Getting solve_ivp to work with PyMC?

Hi all,

I am trying to implement a simple exponential ODE model in the Bayesian framework using both odeint and solve_ivp methods from the scipy.integrate library.

import pymc as pm
import pytensor
import pytensor.tensor as pt
import arviz as az

import matplotlib.pyplot as plt
from pytensor.compile.ops import as_op
from scipy.integrate import odeint
from scipy.integrate import solve_ivp

The equation is very simple:

def exponential_decay(t, y): 
    
    dydt = -0.5 * y
    return dydt'

ODE-solution with solve_ivp without using pymc:

sol = solve_ivp(
    exponential_decay,
    t_span= [0, 10],
    y0 = [10],
    max_step=0.1)

fig, ax = plt.subplots()

ax.scatter(
    sol.t,
    sol.y[0],
    s=50,
    marker="^",
    label="ode-solution")

ax.grid()
ax.set_xlabel("Time [s]")
ax.set_ylabel("y [m]")
ax.legend()
plt.show()

Then, I proceed with generating synthetic data with Gaussian noise for the ODE model:

ode_array_size = len(sol.y[0])
mu, sigma = sol.y[0], 1

simulated_data_y = np.random.normal(mu, sigma, ode_array_size)

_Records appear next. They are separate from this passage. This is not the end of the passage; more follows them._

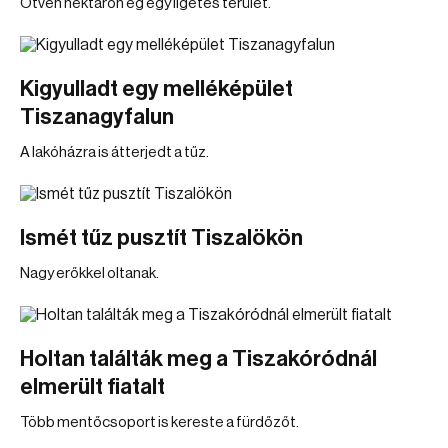
Ötven hektáron ég egy ligetes terület.
Kigyulladt egy melléképület
Tiszanagyfalun
A lakóházra is átterjedt a tűz.
Ismét tűz pusztít Tiszalökön
Nagy erőkkel oltanak.
Holtan találták meg a Tiszakóródnál
elmerült fiatalt
Több mentőcsoport is kereste a fürdőzőt.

I learned from this example that we would need to convert the data-type to pytensor in order to use PyMC (Link: PyMC ODE Example):

@as_op(itypes=[pt.dvector], otypes=[pt.dvector])
def pytensor_ode_model(param):

    t_start, t_stop, y_init = param
    sol = solve_ivp(
        exponential_decay,
        t_span = [t_start, t_stop],
        y0 = [y_init],
        max_step=0.1)

    return sol.y[0]

Afterwards, one could get sample and get the distribution of the parameters:

t_start = 0.1
t_stop = 10
y_init = 10

with pm.Model() as model:
    
    y_init = pm.Normal("y_init", mu=y_init, sigma=1)
    t_start = pm.TruncatedNormal("t_start", mu=t_start, sigma=0.1, lower=0, initval=t_start)
    t_stop = pm.TruncatedNormal("t_stop", mu=t_stop, sigma=1, lower=0, initval=t_stop)
    
    sigma = pm.HalfNormal("sigma", 1)
    
    ode_solution = pytensor_ode_model(pm.math.stack([y_init, t_start, t_stop]))
    
    pm.Normal(
        "Y_obs",
        mu=ode_solution,
        sigma=sigma,
        observed=simulated_data_y)

    vars_list = list(model.values_to_rvs.keys())[:-1]
    
    trace = pm.sample(
            step=[pm.Slice(vars_list)],
            tune=2000,
            draws=2000,
            cores=1)

I get some errors about Input dimension mismatch:

ValueError: Input dimension mismatch: (input[0].shape[0] = 200, input[1].shape[0] = 101)
Apply node that caused the error: Composite{switch(i4, (((-0.5 * sqr(((i0 - i1) / i2))) - 0.9189385332046727) - i3), -inf)}(Y_obs{[ 1.022617 ... 63610e-02]}, FromFunctionOp{pytensor_ode_model}.0, ExpandDims{axis=0}.0, Log.0, Gt.0)

If I would solve the same equation using odeint, I would be able to proceed without errors.

So, I am not sure what are the changes that I would need to make to resolve the input dimension problem using solve_ivp?

Thank you for any hints towards resolving this issue!